What is the result of mark and sweep in this code :
var user = "mina";
var user = null;
console.log(user);
If I implement mark and sweep, var user = "mina"
is seeped to garbage because it is not accessible any more. Is that correct?
Disclaimer: I worked on the Chakra JS engine while at Microsoft.
First: your question presupposes that ECMAScript (the specification for JavaScript) requires implementations to use a Mark-and-Sweep Garbage Collector, on the contrary: it does not:
The ECMAScript specification does not require Garbage Collection, indeed an implementation that never frees memory and eventually cannot allocate any more and crashes horribly is still a valid implementation according to my interpretation of the spec; and even when language specifications do require GC (like the Common Language Specification for .NET) they don’t stipulate that it must use the Mark-and-Sweep strategy.

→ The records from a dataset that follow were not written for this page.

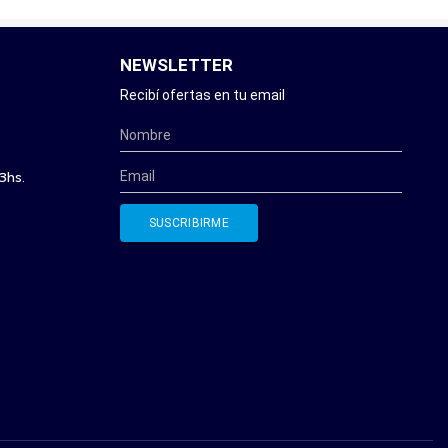
NEWSLETTER
Recibí ofertas en tu email
3hs.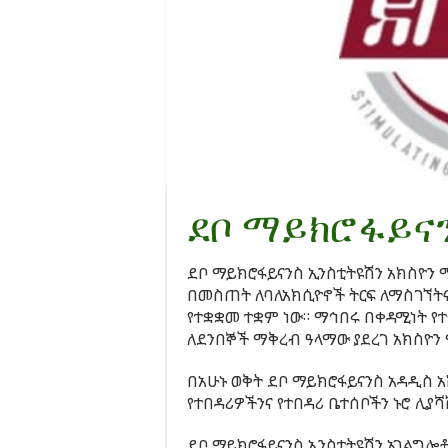
ደቦ ማይክሮፋይናን
ደቦ ማይክሮፋይናንስ ኢንስቲትዩሽን አክስዮን
በመስጠት ለባለአክሲዮኖች ትርፍ ለማስገኘትና
የተቋቋመ ተቋም ነው። ማኅበሩ በቀዳሚነት የ
ለደንበኞች ማቅረብ ዓላማው ያደረገ አክስዮን 
በአሁኑ ወቅት ደቦ ማይክሮፋይናንስ አዳዲስ 
የተበዳሪዎችንና የተበዳሪ ቤተሰቦችን ኑሮ ሊያሻ
ደቦ ማይክሮፋይናንስ ኢንስቲትዩሽን አገልግሎቶ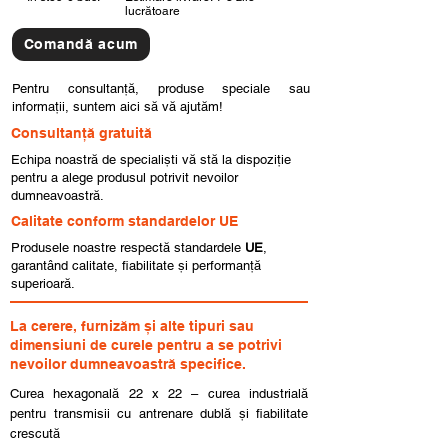
lucrătoare
Comandă acum
Pentru consultanță, produse speciale sau
informații, suntem aici să vă ajutăm!
Consultanță gratuită
Echipa noastră de specialiști vă stă la dispoziție
pentru a alege produsul potrivit nevoilor
dumneavoastră.
Calitate conform standardelor UE
Produsele noastre respectă standardele
UE
,
garantând calitate, fiabilitate și performanță
superioară.
La cerere, furnizăm și alte tipuri sau
dimensiuni de curele pentru a se potrivi
nevoilor dumneavoastră specifice.
Curea hexagonală 22 x 22 – curea industrială
pentru transmisii cu antrenare dublă și fiabilitate
crescută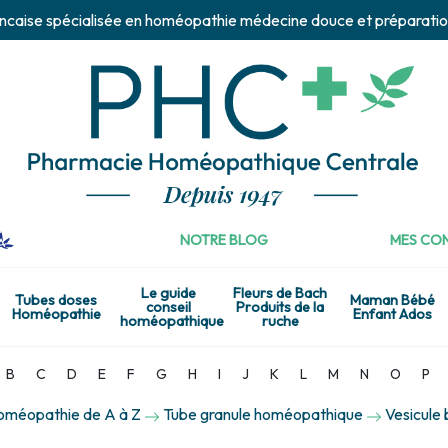
ncaise spécialisée en homéopathie médecine douce et préparatio
NOTRE BLOG
MES CON
Le guide
Fleurs de Bach
Tubes doses
Maman Bébé
conseil
Produits de la
Homéopathie
Enfant Ados
homéopathique
ruche
B
C
D
E
F
G
H
I
J
K
L
M
N
O
P
homéopathie de A à Z
Tube granule homéopathique
Vesicule 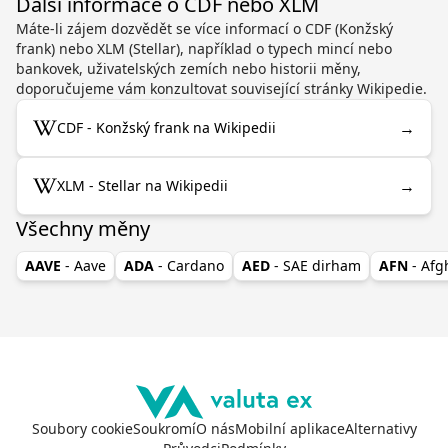
Další informace o CDF nebo XLM
Máte-li zájem dozvědět se více informací o CDF (Konžský
frank) nebo XLM (Stellar), například o typech mincí nebo
bankovek, uživatelských zemích nebo historii měny,
doporučujeme vám konzultovat související stránky Wikipedie.
→
CDF - Konžský frank na Wikipedii
→
XLM - Stellar na Wikipedii
Všechny měny
AAVE
- Aave
ADA
- Cardano
AED
- SAE dirham
AFN
- Af
Soubory cookie
Soukromí
O nás
Mobilní aplikace
Alternativy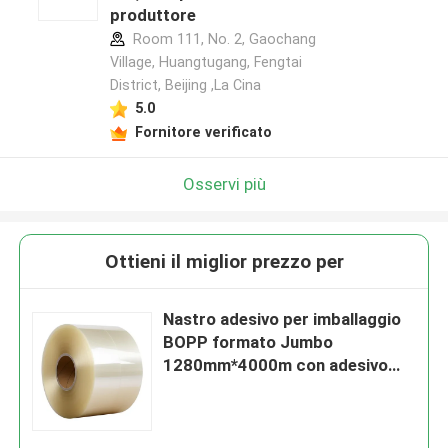
produttore
Room 111, No. 2, Gaochang
Village, Huangtugang, Fengtai
District, Beijing ,La Cina
5.0
Fornitore verificato
Osservi più
Ottieni il miglior prezzo per
Nastro adesivo per imballaggio
BOPP formato Jumbo
1280mm*4000m con adesivo
sensibile alla pressione e
lunghezza 50m per imballaggio
industriale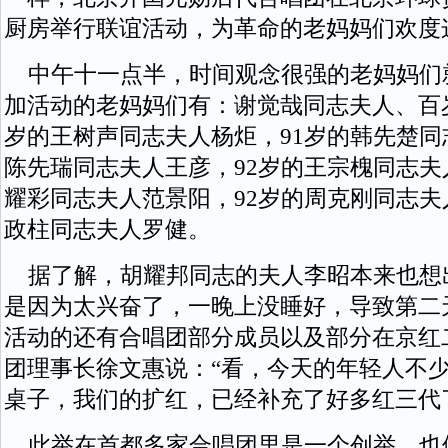
厨房举行联谊活动，为革命的老妈妈们欢度
中午十一点半，时间观念很强的老妈妈们
加活动的老妈妈们有：谢觉哉同志夫人、百
岁的王树声同志夫人杨炬，91岁的韩先楚同
陈先瑞同志夫人王彦，92岁的王宗槐同志夫
耀彩同志夫人范景阳，92岁的周克刚同志夫
政柱同志夫人罗健。
据了解，胡耀邦同志的夫人李昭本来也想
是因为太兴奋了，一晚上没睡好，导致第二
活动的还有合唱团部分成员以及部分在京红
团理事长徐文惠说：“看，今天的年轻人不
桌子，我们的扩红，已经补充了好多红三代
此举在首都多家合唱团里是一个创举，也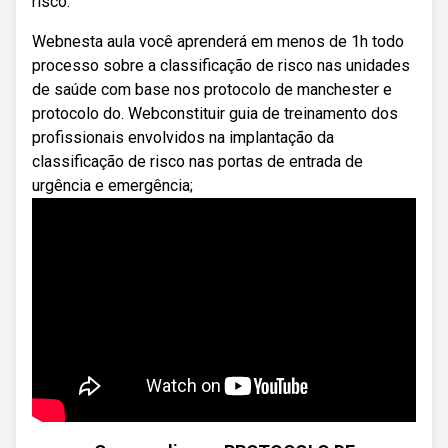
risco:
Webnesta aula você aprenderá em menos de 1h todo
processo sobre a classificação de risco nas unidades
de saúde com base nos protocolo de manchester e
protocolo do. Webconstituir guia de treinamento dos
profissionais envolvidos na implantação da
classificação de risco nas portas de entrada de
urgência e emergência;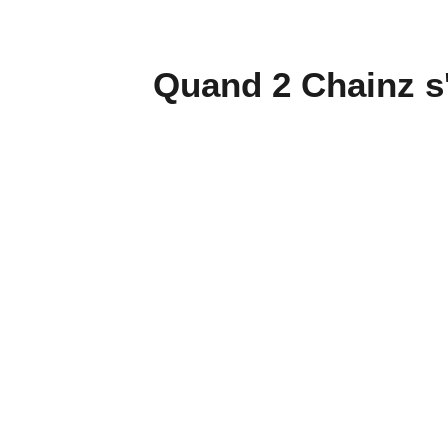
Quand 2 Chainz s'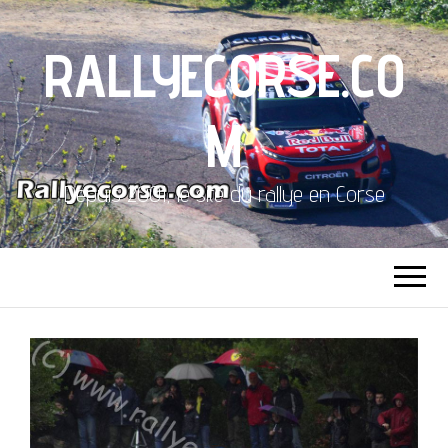
RALLYECORSE.CO
M
Depuis 2001, le site du rallye en Corse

Historical side-note: I believe the Active Scripting engine for JScript and VBScript (which predates Chakra's JIT engine) used Reference Counting for COM objects and environment intrinsics while JavaScript values (strings and JS objects) used some form of mark-and-sweep but I might be wrong as I never worked on that engine. Chakra uses more advanced techniques, including passing small strings by-value, and I won’t go into detail here, but Chakra's source code is available on GitHub: https://github.com/Microsoft/ChakraCore
With regard to your specific question of using string
values: as string literals are immutable they tend to be interned by the script parser before the code is even compiled or interpreted so when a string loses a reference its string data (the character array) won’t be collected or reallocated but simply stay in memory. If it were a runtime-created string then it would be deallocated eventually and not necessarily at the exact moment that reference is lost (as with trivial Reference Counting implementations).
With regard to your exact code: Because the “mina”
value is never actually used a decent code optimiser would remove the line entirely so there wouldn’t be anything to free (assuming the string wasn’t interned).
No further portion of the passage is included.